More than 90 percent of Costa Rica’s electricity is currently generated from renewable resources.
The Costa Rican Electricity Institute (ICE) and the International Finance Corporation, a private arm of the World Bank, will sponsor the project, which includes the construction of a dam 130 meters tall that will divert water from the Reventazón River near the Caribbean slope town of Siquirres.
When finished, the dam will generate an average of 1,407 gigawatt hours of electricity per year – approximately 10 percent of Costa Rica’s total capacity for electricity generation and enough to power more than half a million homes.
In a press release, Jean-Marc Aboussouan, head of infrastructure financing at the IDB’s Structured Corporate Finance Department noted, “the successful implementation of the environmental and social elements in this project will provide an important model for hydroelectric projects in Latin America.”
The loan will help finance the design, construction and maintenance of the plant and associated facilities.
In the project’s early stages in June, the loan was managed by a trust facilitated by ICE, which is now “part A” of an “A/B loan.” This portion of the trust will be handled by a trustee chosen by ICE, probably within the Costa Rican banking system, said Gian Franco, project co-leader at the IDB.

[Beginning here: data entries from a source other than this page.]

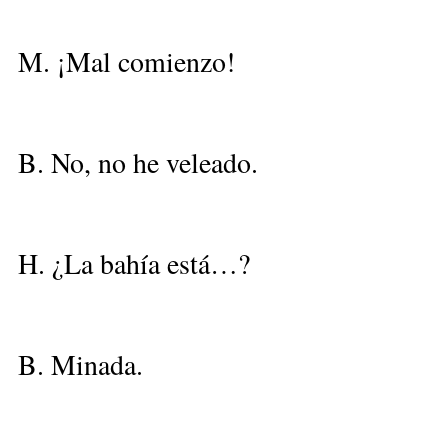
M. ¡Mal comienzo!
B. No, no he veleado.
H. ¿La bahía está…?
B. Minada.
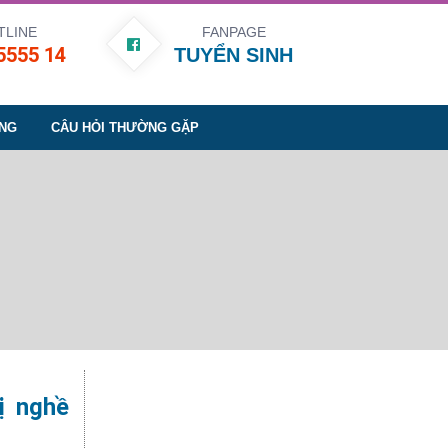
TLINE
FANPAGE
5555 14
TUYỂN SINH
NG
CÂU HỎI THƯỜNG GẶP
ị nghề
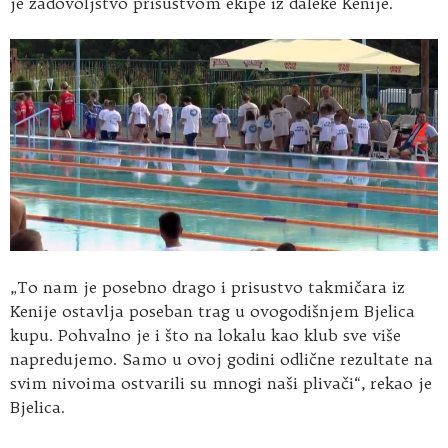
je zadovoljstvo prisustvom ekipe iz daleke Kenije.
„To nam je posebno drago i prisustvo takmičara iz
Kenije ostavlja poseban trag u ovogodišnjem Bjelica
kupu. Pohvalno je i što na lokalu kao klub sve više
napredujemo. Samo u ovoj godini odlične rezultate na
svim nivoima ostvarili su mnogi naši plivači“, rekao je
Bjelica.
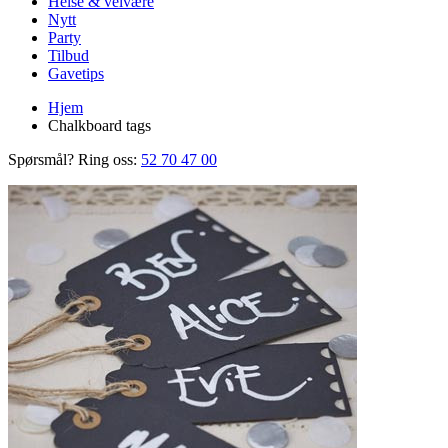
Helse & velvære
Nytt
Party
Tilbud
Gavetips
Hjem
Chalkboard tags
Spørsmål? Ring oss:
52 70 47 00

Franco said that during initial stages one option was to channel financing through ICE. However, the new A/B structure has replaced that option. Within the new loan structure, all loans going forward will be paid out directly to the project through a new trust, or part B of the A/B loan.
“The reason for this,” Franco said, “it that this trust allows lenders to lend at longer terms than if it were a corporate loan.”
The $200 million approved last week was financed completely by the IDB. Future loans will continue to use this same structure to allow for wider lending options. The trustee will retain limited responsibilities and simultaneously will play the role of borrower, again providing for more flexibility in future lending opportunities, according to Franco.
The International Finance Corporation, together with the IDB and local banks including Banco Popular, Banco Nacional and Banco de Costa Rica, will lend directly to this newly created trust.
Franco estimated that $900 million will be made available to the project by the end of November, pending the approval of both the International Finance Corporation and local banks.
The IDB is targeting a financial closing by the end of December.